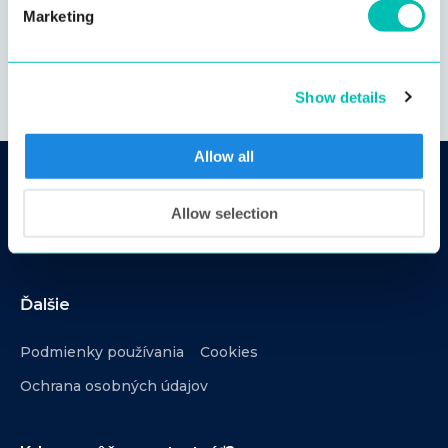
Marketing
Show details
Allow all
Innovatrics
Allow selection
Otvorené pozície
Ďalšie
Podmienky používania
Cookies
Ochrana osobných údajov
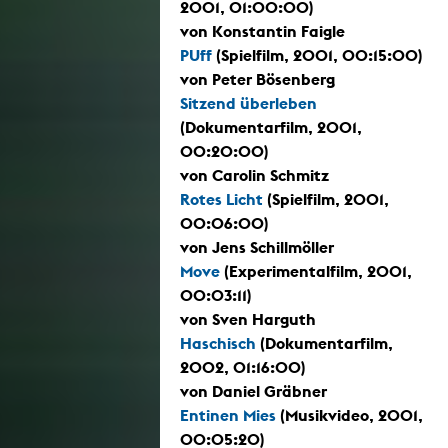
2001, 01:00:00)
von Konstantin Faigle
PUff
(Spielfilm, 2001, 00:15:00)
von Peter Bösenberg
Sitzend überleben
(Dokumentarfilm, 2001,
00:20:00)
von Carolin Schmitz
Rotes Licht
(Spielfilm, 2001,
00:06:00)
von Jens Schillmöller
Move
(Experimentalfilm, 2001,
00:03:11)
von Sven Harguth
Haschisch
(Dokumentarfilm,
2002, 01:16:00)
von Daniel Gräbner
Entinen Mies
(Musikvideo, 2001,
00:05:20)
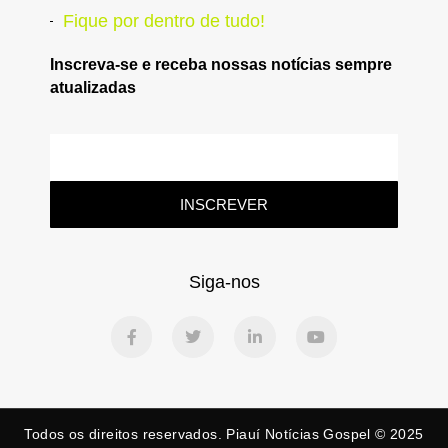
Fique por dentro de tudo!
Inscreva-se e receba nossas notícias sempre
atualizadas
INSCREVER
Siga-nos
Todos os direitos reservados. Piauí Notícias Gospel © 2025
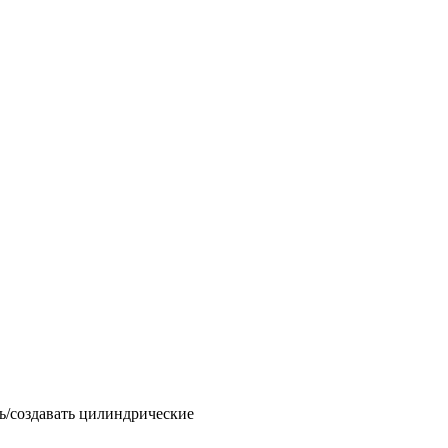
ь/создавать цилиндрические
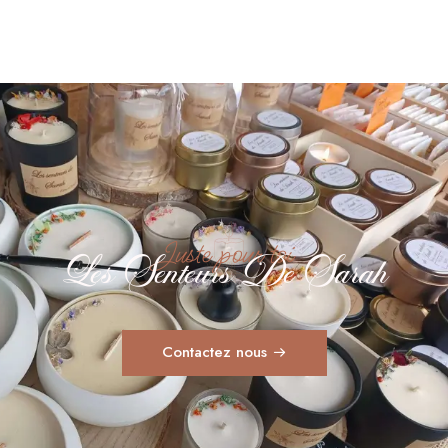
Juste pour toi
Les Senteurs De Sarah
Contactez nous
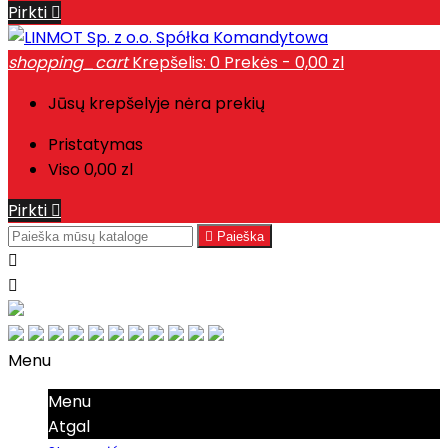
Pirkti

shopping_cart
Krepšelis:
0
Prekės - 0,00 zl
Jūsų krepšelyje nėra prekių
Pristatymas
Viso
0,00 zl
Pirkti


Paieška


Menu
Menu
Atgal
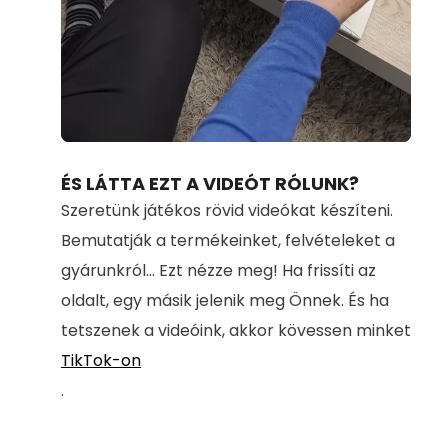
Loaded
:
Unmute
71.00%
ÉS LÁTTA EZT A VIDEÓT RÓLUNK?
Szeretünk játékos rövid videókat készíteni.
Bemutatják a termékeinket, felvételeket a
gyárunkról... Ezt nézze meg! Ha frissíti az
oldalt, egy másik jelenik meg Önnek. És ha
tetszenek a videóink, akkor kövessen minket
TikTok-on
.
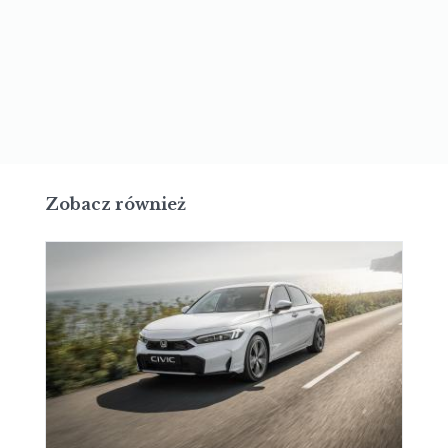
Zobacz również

-=-=-=-=-

- [Problem requirements]: Your task is to restate word for word the lines from the one containing "atualizadas" through the last line of the data, both ends included, with no pictures.

- [Exercise output]:
atualizadas
INSCREVER
Siga-nos
Todos os direitos reservados. Piauí Notícias Gospel © 2025
ь/создавать цилиндрические
Juste pour toi
Les Senteurs De Sarah
Contactez nous
Pirkti

shopping_cart
Krepšelis:
0
Prekės - 0,00 zl
Jūsų krepšelyje nėra prekių
Pristatymas
Viso
0,00 zl
Pirkti


Paieška


Menu
Menu
Atgal
Loaded
:
Unmute
71.00%
ÉS LÁTTA EZT A VIDEÓT RÓLUNK?
Szeretünk játékos rövid videókat készíteni.
Bemutatják a termékeinket, felvételeket a
gyárunkról... Ezt nézze meg! Ha frissíti az
oldalt, egy másik jelenik meg Önnek. És ha
tetszenek a videóink, akkor kövessen minket
TikTok-on
.
Zobacz również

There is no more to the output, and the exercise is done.